Problem requirements »
Going through the lines below, tally those that include "searching", and give only the number.

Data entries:
+--
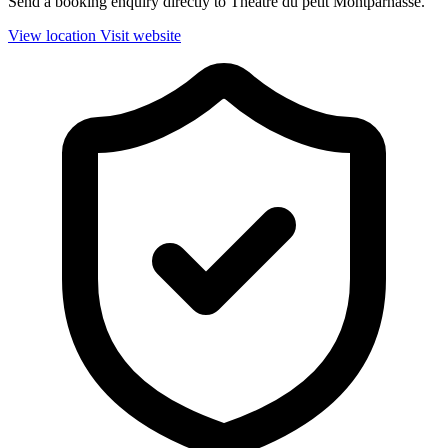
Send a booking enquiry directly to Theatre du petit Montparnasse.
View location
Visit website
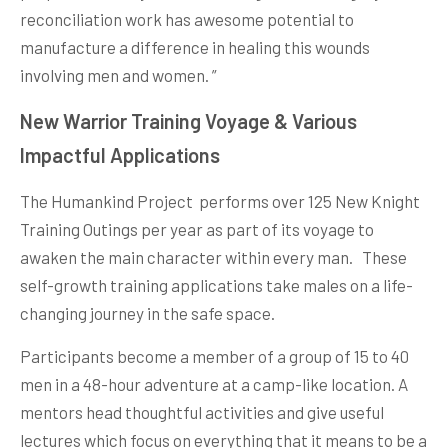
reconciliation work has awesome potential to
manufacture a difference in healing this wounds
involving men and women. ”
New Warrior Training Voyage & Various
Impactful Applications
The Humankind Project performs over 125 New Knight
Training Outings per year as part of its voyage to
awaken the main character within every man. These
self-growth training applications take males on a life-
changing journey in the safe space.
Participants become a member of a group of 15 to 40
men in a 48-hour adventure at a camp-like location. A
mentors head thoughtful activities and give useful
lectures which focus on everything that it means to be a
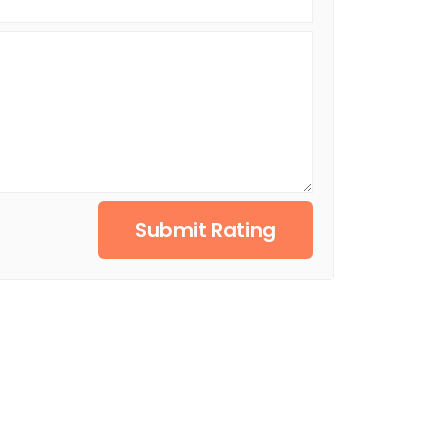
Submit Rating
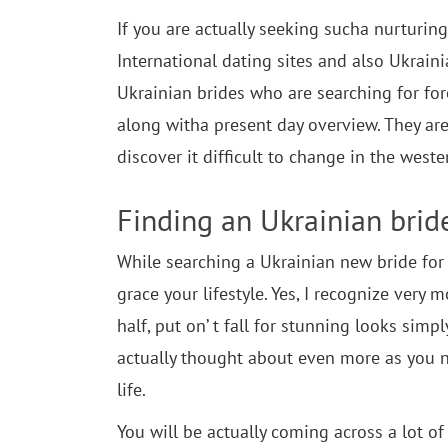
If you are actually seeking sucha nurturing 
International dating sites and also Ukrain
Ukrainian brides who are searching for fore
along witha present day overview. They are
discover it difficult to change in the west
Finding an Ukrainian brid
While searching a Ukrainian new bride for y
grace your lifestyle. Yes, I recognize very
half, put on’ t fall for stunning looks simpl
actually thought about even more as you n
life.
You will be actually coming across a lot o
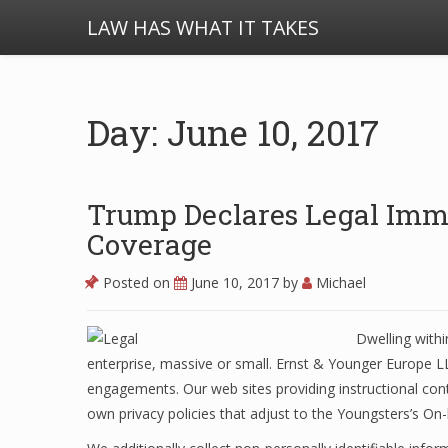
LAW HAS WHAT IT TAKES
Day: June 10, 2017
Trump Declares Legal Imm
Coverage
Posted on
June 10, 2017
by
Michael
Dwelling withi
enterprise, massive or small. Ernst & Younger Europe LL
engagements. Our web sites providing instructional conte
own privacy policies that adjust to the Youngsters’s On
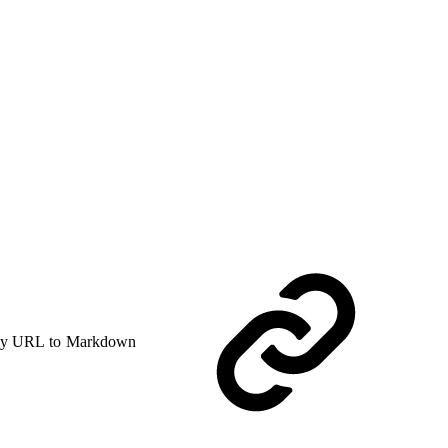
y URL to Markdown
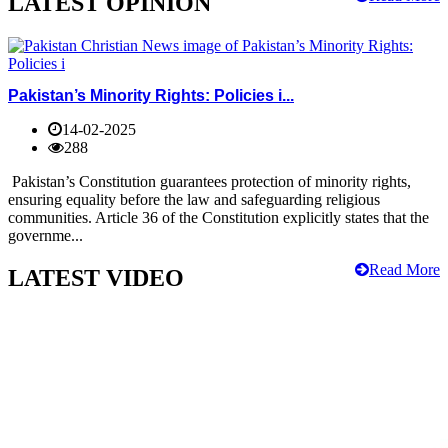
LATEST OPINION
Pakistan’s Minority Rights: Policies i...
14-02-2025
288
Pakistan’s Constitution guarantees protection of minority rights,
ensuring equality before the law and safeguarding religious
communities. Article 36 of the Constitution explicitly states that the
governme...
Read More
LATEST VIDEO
+--
Task answer »
2